Introduction: Radiotherapy and 5 FU based chemotherapy is the most common pre-operative regimen used for cT3-T4, N1 rectal cancer (RC). Evaluation of predictive markers of response and toxicity to radio-chemotherapy is a challenging approach for patients (pts) and drug selection. In the present experience we have analyzed the predictive role of the genetic polymorphisms (MTHFR, TSER and DPYD) on toxicity and response to pre-operative radio-chemotherapy. Methods: We have enrolled eighteen patients with locally advanced RC treated with pre-operative radiotherapy and fluoropyrimidines based chemotherapy.
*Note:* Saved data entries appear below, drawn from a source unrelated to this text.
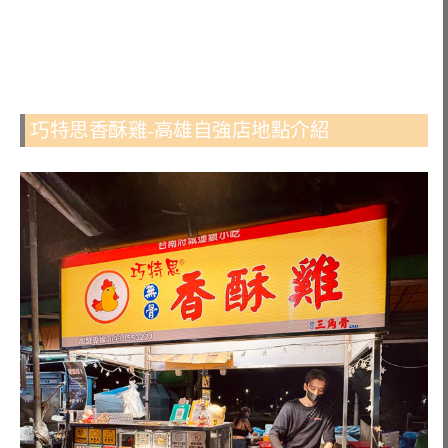
巧特思香酥雞-高雄自強店地點介紹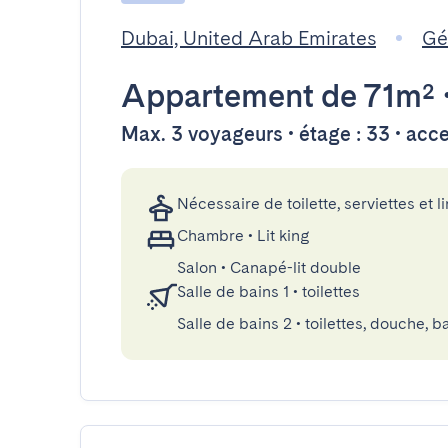
Dubai, United Arab Emirates
Gé
Appartement
de 71m²
Max. 3 voyageurs • étage : 33 • acc
Nécessaire de toilette, serviettes et li
Chambre
•
Lit king
Salon
•
Canapé-lit double
Salle de bains 1
•
toilettes
Salle de bains 2
•
toilettes, douche, b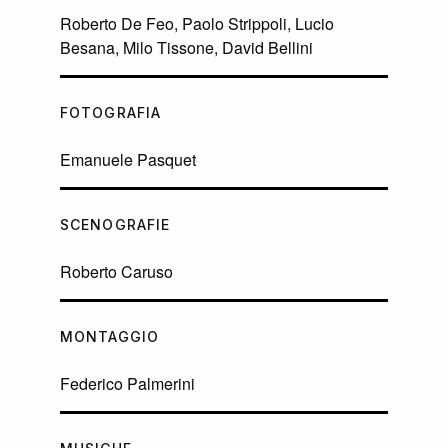
Roberto De Feo, Paolo Strippoli, Lucio
Besana, Milo Tissone, David Bellini
FOTOGRAFIA
Emanuele Pasquet
SCENOGRAFIE
Roberto Caruso
MONTAGGIO
Federico Palmerini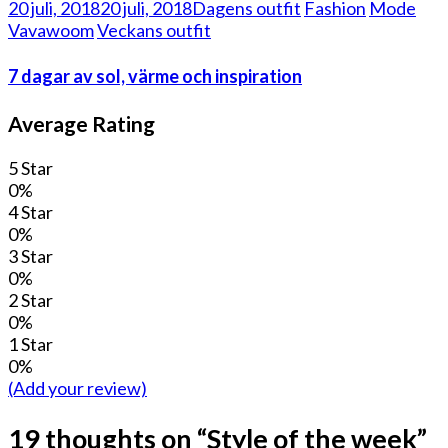
20 juli, 2018
20 juli, 2018
Dagens outfit
Fashion
Mode
Vavawoom
Veckans outfit
7 dagar av sol, värme och inspiration
Average Rating
5 Star
0%
4 Star
0%
3 Star
0%
2 Star
0%
1 Star
0%
(Add your review)
19 thoughts on “
Style of the week
”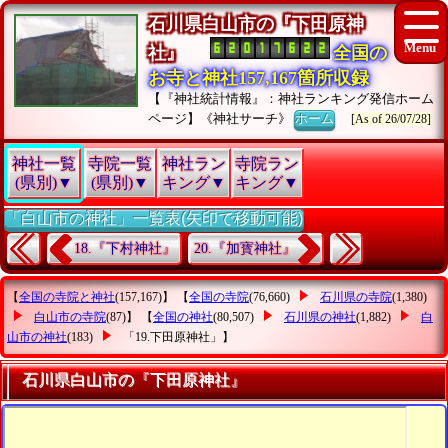
石川県白山市の『下田原神
社』
全国の
お寺と神社157,167箇所収録
【『神社統計情報』：神社ランキング発信ホーム
ページ】《神社サーチ》
ホーム
[As of 26/07/28]
神社一覧
寺院一覧
神社ラン
寺院ラン
(県別)▼
(県別)▼
キング▼
キング▼
「白山市の神社」一覧表(矢印で移動可能)
18.『下村神社』
20.『加寳神社』
【
全国の寺院と神社
(157,167)】 【
全国の寺院
(76,660)
石川県の寺院
(1,380)
白山市の寺院
(87)】 【
全国の神社
(80,507)
石川県の神社
(1,882)
白
山市の神社
(183)
「19.下田原神社」
】
石川県白山市の『下田原神社』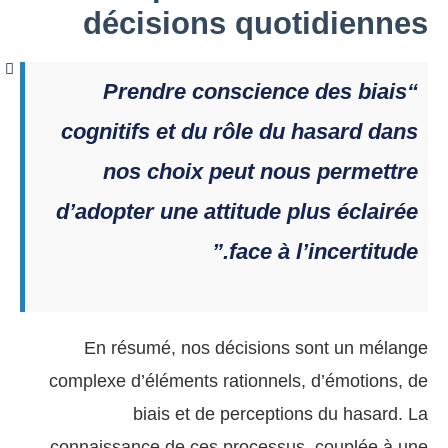
décisions quotidiennes
“Prendre conscience des biais
cognitifs et du rôle du hasard dans
nos choix peut nous permettre
d’adopter une attitude plus éclairée
face à l’incertitude.”
En résumé, nos décisions sont un mélange
complexe d’éléments rationnels, d’émotions, de
biais et de perceptions du hasard. La
connaissance de ces processus, couplée à une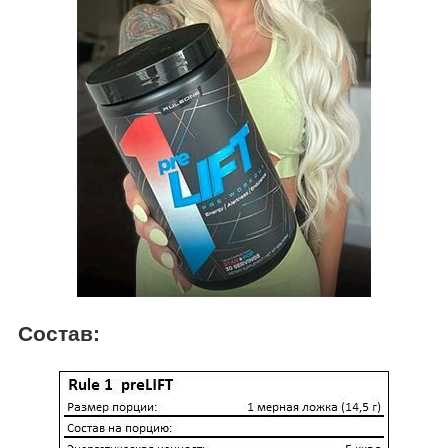
Состав: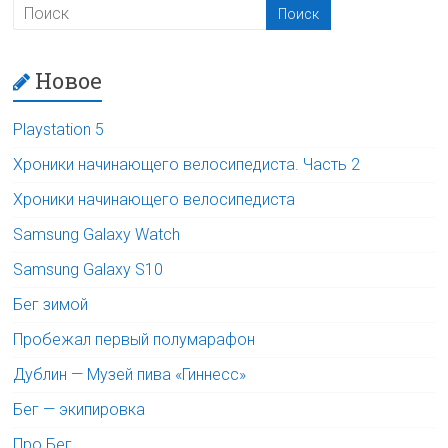
Новое
Playstation 5
Хроники начинающего велосипедиста. Часть 2
Хроники начинающего велосипедиста
Samsung Galaxy Watch
Samsung Galaxy S10
Бег зимой
Пробежал первый полумарафон
Дублин — Музей пива «Гиннесс»
Бег — экипировка
Про Бег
Genetic polymorphisms of MTHFR C677T, MTHFRA 1298C, DPYD IVS 14 + 1G>A, DPYDA 2846T, DPYD T 1679 G, TSER 28 bp VNTR were analyzed by PCR and pyrosequencing of genomic DNA extracted from peripheral blood samples. Genetic markers were correlated with toxicity to treatment (chemotherapy and radio-chemotherapy) and clinical response. Results: Patients characteristics were: male 15 pts, female 3 pts, median age 66 years, ECOG PS 0-1 all pts. We found DPYD IVS 14 + 1 G>A G/G homozygous wild type, DPYD A2846T, T/T homozygous wild type and DPYD T1679 g, T/T homozygous wild type in 100% of pts, homozygous wild type MTHFR C677T in 10% of pts, MTHFR C677T homozygous mutated in 50% of pts, heterozygous MTHFR A1298C in 60% of pts and homozygous wild type MTHFR A 1298C in 40% of pts. Adverse events G-3 (diarrhea, neutropenia, asthenia, mucositis) were observed in 60% of pts with heterozygous MTHFR A 1298C and in 10% of pts with homozygous mutated MTHFR C 677t treated with chemo radiotherapy combination. DPYD homozygous wild type was not associated with severe toxicity. Rectal surgery with TME/TEM will be performed 8 weeks after the end of pre-operative chemo-radiotherapy. We obtained 9 pathological complete response and 9 partial pathological response. Adjuvant chemotherapy was well tolerated without G3-G4 adverse events. Five pts with pathological complete response were treated with Transanal Endoscopic Microsurgery (TEM) and they are alive without recurrence to twelve months after surgery. Conclusion: Concomitant assessment of genetic polymorphisms of MTHFR and DPYD is promising to predict severe toxicity during preoperative chemo-radiotherapy approach for pts with locally advanced rectal cancer. This result does not exclude the need to consider other non-genetic factors that might influence the individual enzyme activities.